Anticoagulants and Heparin

Questions and Answers

Unfractionated heparin's mechanism of action primarily involves:

• Potentiating the action of antithrombin III, which then inhibits factors IIa and Xa. (correct)
• Directly activating factor Xa to accelerate clot formation.
• Inhibiting the synthesis of vitamin K-dependent clotting factors.
• Directly inhibiting thrombin without the need for antithrombin III.

Which of the following statements is most accurate regarding the use of heparin during pregnancy?

• Heparin is contraindicated due to its teratogenic effects.
• Heparin can be used during pregnancy because it does not cross the placenta. (correct)
• Heparin is safe to use because it crosses the placenta and provides anticoagulation to the fetus.
• Heparin should only be used in the first trimester to minimize bleeding risks.

Protamine sulfate is administered to counteract the effects of heparin because it:

• Accelerates the metabolism of heparin, reducing its half-life.
• Inhibits the synthesis of heparin in the liver.
• Competitively binds to antithrombin III, preventing heparin from binding.
• Binds to and neutralizes heparin due to its positive charge. (correct)

What is the primary mechanism by which warfarin exerts its anticoagulant effect?

Inhibiting vitamin K epoxide reductase, which reduces the synthesis of vitamin K-dependent clotting factors. (D)

Why is warfarin contraindicated during pregnancy?

It causes fetal harm due to its ability to cross the placenta and cause teratogenic effects. (D)

Which laboratory test is most commonly used to monitor the effectiveness of warfarin therapy?

Prothrombin time (PT) and international normalized ratio (INR). (B)

What is the primary advantage of using low molecular weight heparin (LMWH) over unfractionated heparin (UFH)?

LMWH has a more predictable response and does not require routine aPTT monitoring. (C)

A patient develops heparin-induced thrombocytopenia (HIT).

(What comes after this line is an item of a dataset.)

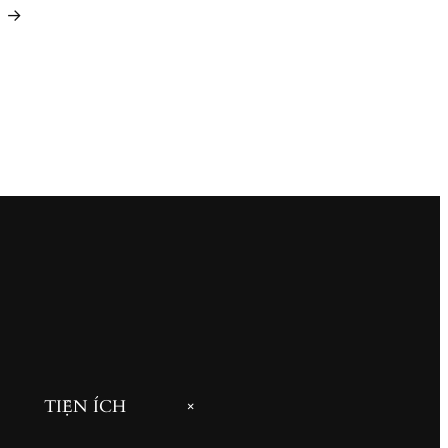
→
TIỆN ÍCH
+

Which of the following is the most appropriate next step in management?

Discontinue heparin and initiate a non-heparin anticoagulant, such as argatroban or bivalirudin. (B)

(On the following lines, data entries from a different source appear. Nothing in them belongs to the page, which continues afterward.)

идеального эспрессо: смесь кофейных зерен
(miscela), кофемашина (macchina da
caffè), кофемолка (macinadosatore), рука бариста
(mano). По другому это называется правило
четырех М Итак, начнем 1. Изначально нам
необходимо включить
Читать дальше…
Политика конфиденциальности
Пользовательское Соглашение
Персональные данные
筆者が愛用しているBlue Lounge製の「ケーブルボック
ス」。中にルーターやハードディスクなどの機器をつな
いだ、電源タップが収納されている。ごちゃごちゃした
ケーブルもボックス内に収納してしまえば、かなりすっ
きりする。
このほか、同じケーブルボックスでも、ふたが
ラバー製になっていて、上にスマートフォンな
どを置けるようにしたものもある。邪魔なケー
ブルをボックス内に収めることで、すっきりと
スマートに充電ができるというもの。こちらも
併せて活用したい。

Which of the following is a key characteristic differentiating HIT type 1 from HIT type 2?

HIT type 1 is a mild, transient drop in platelet count, while HIT type 2 is immune-mediated and can lead to thrombosis. (D)

Which of the following direct thrombin inhibitors can be administered orally?

Dabigatran (A)

Which of the following is a monoclonal antibody fragment used to reverse the effects of dabigatran?

Idarucizumab (C)

What is the primary mechanism of action of factor Xa inhibitors like apixaban, edoxaban, and rivaroxaban?

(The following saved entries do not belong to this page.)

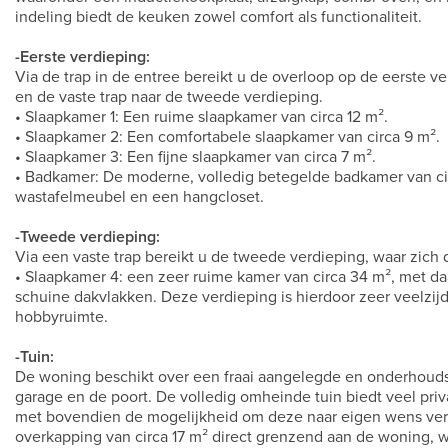
indeling biedt de keuken zowel comfort als functionaliteit.
-Eerste verdieping:
Via de trap in de entree bereikt u de overloop op de eerste v
en de vaste trap naar de tweede verdieping.
• Slaapkamer 1: Een ruime slaapkamer van circa 12 m².
• Slaapkamer 2: Een comfortabele slaapkamer van circa 9 m².
• Slaapkamer 3: Een fijne slaapkamer van circa 7 m².
• Badkamer: De moderne, volledig betegelde badkamer van ci
wastafelmeubel en een hangcloset.
-Tweede verdieping:
Via een vaste trap bereikt u de tweede verdieping, waar zich 
• Slaapkamer 4: een zeer ruime kamer van circa 34 m², met da
schuine dakvlakken. Deze verdieping is hierdoor zeer veelzijd
hobbyruimte.
-Tuin:
De woning beschikt over een fraai aangelegde en onderhoudsvr
garage en de poort. De volledig omheinde tuin biedt veel priva
met bovendien de mogelijkheid om deze naar eigen wens verder
overkapping van circa 17 m² direct grenzend aan de woning, wa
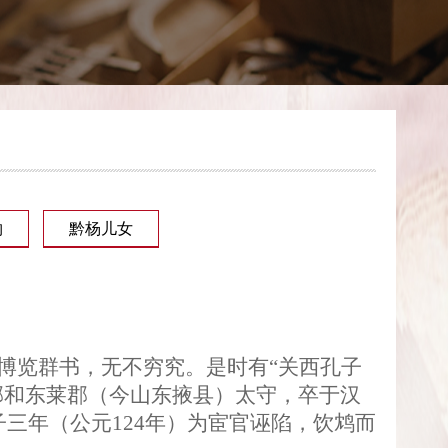
物
黔杨儿女
博览群书，无不穷究。是时有
“
关西孔子
郡和东莱郡（今山东掖县）太守，卒于汉
子三年（公元
124
年）为宦官诬陷，饮鸩而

Directly inhibiting factor Xa. (C)

Which agent is used to reverse the anticoagulant effects of factor Xa inhibitors such as apixaban and rivaroxaban?

Andexanet alfa (A)

Fondaparinux exerts its anticoagulant effect through which mechanism?

Enhancing antithrombin's inhibition of factor Xa. (A)

Which of the following is a key limitation of fondaparinux?

There is no specific antidote to reverse its anticoagulant effects. (A)

What distinguishes antiplatelet agents from anticoagulants in terms of their primary mechanism of action?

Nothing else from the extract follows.